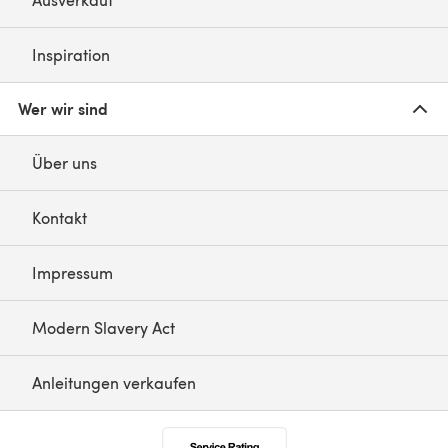
Inspiration
Wer wir sind
Über uns
Kontakt
Impressum
Modern Slavery Act
Anleitungen verkaufen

*WHAT YOU HAVE TO DO*
Please copy out the material above exactly, with the images removed.

*ANSWER TO THIS TASK*
Inspiration
Wer wir sind
Über uns
Kontakt
Impressum
Modern Slavery Act
Anleitungen verkaufen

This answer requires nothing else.